Further, exemption from specific types of duties include:
- items such as goods imported into Ukrainian customs territory within the framework of international technical assistance in accordance with international treaties;
- goods (raw materials, products, machinery and equipment) coming to Ukraine under international technical assistance given on a free and irrevocable basis for further service;
- preparation for decommissioning and decommissioning of power-generating units of the Chernobyl nuclear power station;
- goods or items paid for at the expense of grants (sub-grants) provided under the Global Fund to Fight AIDS, Tuberculosis and Malaria programme in Ukraine; and
- goods treated as humanitarian aid and goods imported into Ukrainian customs territory or the Ukrainian Red Cross Society.
Furthermore, a temporary admission regime (article 103 of the Customs Code of Ukraine) has been introduced. Goods subject to this regime shall be fully or partially exempted from the payment of import duties. The list of such goods is prescribed in articles 105 and 189 of the Customs Code of Ukraine and in Annexes В.1-В.9, С and D of the convention on temporary admission.Challenge
Where can customs decisions be challenged in your jurisdiction? What are the procedures?
The Customs Code of Ukraine No. 4495-VI of 13 March 2012, has been in force since 1 June 2012 (last amended 4 April 2018). With regard to challenging the actions of customs authorities, the Customs Code envisages two types of appeal: the first is a pre-trial appeal of the decisions, acts and omissions of the customs authorities; the second (article 29 of the Customs Code) is a judicial procedure, which is regulated by separate law. Article 29 states also that if the decisions, acts or omissions by a state fiscal authority or its officials are appealed both at a supreme authority (superior public official) and in court and the court initiates a legal proceeding, such appeal shall no longer be proceeded by the said supreme authority (superior public official). Article 24 of the Customs Code contains the list of decisions, acts and omissions that may be challenged. Moreover, in comparison to the previous version of the Customs Code, such list includes not only particular decisions of customs authorities on the customs issues that may be challenged, but also the decisions that satisfy or refuse to satisfy the complaints of legal or natural persons.

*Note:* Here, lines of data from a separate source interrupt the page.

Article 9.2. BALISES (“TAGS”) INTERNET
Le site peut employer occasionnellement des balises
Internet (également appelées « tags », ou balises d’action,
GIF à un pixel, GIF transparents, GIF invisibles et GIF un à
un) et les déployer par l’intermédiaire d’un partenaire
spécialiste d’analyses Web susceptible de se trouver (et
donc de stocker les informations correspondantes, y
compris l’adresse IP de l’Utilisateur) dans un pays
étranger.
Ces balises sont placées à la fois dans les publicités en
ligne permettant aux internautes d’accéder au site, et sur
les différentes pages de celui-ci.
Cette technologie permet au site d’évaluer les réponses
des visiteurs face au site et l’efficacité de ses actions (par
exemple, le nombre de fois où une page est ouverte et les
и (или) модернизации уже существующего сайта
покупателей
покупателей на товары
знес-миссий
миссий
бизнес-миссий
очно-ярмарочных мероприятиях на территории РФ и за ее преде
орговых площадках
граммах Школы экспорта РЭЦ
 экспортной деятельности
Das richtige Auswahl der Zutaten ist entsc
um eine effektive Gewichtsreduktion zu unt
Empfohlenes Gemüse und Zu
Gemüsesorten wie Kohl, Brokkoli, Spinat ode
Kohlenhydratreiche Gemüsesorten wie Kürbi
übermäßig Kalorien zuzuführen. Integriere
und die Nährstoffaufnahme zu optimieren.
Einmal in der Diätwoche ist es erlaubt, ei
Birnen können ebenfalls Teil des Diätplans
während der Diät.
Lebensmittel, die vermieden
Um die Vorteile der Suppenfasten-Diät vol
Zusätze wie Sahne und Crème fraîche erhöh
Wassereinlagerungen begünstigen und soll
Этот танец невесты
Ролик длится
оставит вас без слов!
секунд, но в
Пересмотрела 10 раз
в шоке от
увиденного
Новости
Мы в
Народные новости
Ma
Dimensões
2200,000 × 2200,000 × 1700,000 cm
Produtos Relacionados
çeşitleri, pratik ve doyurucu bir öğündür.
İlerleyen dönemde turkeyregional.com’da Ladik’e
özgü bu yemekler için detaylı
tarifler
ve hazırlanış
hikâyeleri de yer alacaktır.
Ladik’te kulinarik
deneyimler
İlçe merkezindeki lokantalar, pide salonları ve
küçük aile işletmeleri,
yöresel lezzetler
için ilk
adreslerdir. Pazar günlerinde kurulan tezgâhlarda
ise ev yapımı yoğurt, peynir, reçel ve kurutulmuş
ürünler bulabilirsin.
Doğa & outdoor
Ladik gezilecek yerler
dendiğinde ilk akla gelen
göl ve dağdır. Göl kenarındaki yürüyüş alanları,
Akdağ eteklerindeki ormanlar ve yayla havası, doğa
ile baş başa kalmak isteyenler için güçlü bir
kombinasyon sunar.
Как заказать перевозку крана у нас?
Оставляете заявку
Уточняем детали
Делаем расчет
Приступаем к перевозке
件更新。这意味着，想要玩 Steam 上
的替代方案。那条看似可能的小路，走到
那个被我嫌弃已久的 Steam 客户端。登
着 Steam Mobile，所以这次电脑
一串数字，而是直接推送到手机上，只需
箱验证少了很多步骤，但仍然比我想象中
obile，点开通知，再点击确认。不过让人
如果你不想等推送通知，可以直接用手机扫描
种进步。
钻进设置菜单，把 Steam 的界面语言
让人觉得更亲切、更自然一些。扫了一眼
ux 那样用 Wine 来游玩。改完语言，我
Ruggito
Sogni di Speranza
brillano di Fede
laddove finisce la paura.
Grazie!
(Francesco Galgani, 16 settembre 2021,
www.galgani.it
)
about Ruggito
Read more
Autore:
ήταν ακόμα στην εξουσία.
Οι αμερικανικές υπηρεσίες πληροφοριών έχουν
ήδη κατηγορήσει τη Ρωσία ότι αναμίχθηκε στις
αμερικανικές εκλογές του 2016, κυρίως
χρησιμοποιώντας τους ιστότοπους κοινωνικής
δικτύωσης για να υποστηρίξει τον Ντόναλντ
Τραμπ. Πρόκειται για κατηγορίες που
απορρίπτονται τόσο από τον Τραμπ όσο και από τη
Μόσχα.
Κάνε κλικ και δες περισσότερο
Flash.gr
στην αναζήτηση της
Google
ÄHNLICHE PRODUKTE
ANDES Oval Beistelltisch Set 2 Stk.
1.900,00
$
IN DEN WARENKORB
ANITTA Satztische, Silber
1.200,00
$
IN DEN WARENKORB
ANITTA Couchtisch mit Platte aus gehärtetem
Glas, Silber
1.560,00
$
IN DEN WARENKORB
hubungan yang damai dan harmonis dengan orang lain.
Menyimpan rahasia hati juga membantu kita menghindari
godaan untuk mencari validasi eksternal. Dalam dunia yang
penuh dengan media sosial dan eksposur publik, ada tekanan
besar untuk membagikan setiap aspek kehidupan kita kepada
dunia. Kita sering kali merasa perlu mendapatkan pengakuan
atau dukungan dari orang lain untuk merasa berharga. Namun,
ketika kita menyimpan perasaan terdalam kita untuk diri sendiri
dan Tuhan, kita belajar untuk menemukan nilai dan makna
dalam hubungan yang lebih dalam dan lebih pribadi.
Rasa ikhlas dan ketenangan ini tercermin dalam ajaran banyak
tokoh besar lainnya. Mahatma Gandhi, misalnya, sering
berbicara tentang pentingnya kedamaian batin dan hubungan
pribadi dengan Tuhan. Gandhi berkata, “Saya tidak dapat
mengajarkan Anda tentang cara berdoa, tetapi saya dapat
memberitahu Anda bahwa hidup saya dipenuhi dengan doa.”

Decisions, acts and omissions may be appealed to higher authorities and officials. Superior public officials in respect of the officials and other employees of the state fiscal authorities are the chief executives of those authorities. Higher authorities are the following:
- for customs officials – the heads of the customs authorities;
- for customs posts – the head of that branch of customs posts;
- for customs of the specialised customs authorities and customs organisations – the State Fiscal Service; and
- for the State Fiscal Service – the Ministry of Finance.
Requirements regarding the form and content of the complaints, the terms of their submission, and the procedure and terms for their consideration, as well as liability for illegal actions related to submission and consideration of the complaints, are determined by Law of Ukraine No. 393/96-BP on Public Appeals. A duly submitted complaint on the decision, act or omission of the customs authority shall be considered for not more than one month (maybe urgently or within 15 days), but maybe extended to up to 45 days. Moreover, the term of consideration maybe even shorter if the citizen duly substantiates the reason. A complaint shall be submitted within one year after the decision is adopted, but not later than one month after notification of the decision. The judicial procedure implies filing the case before the relevant administrative court.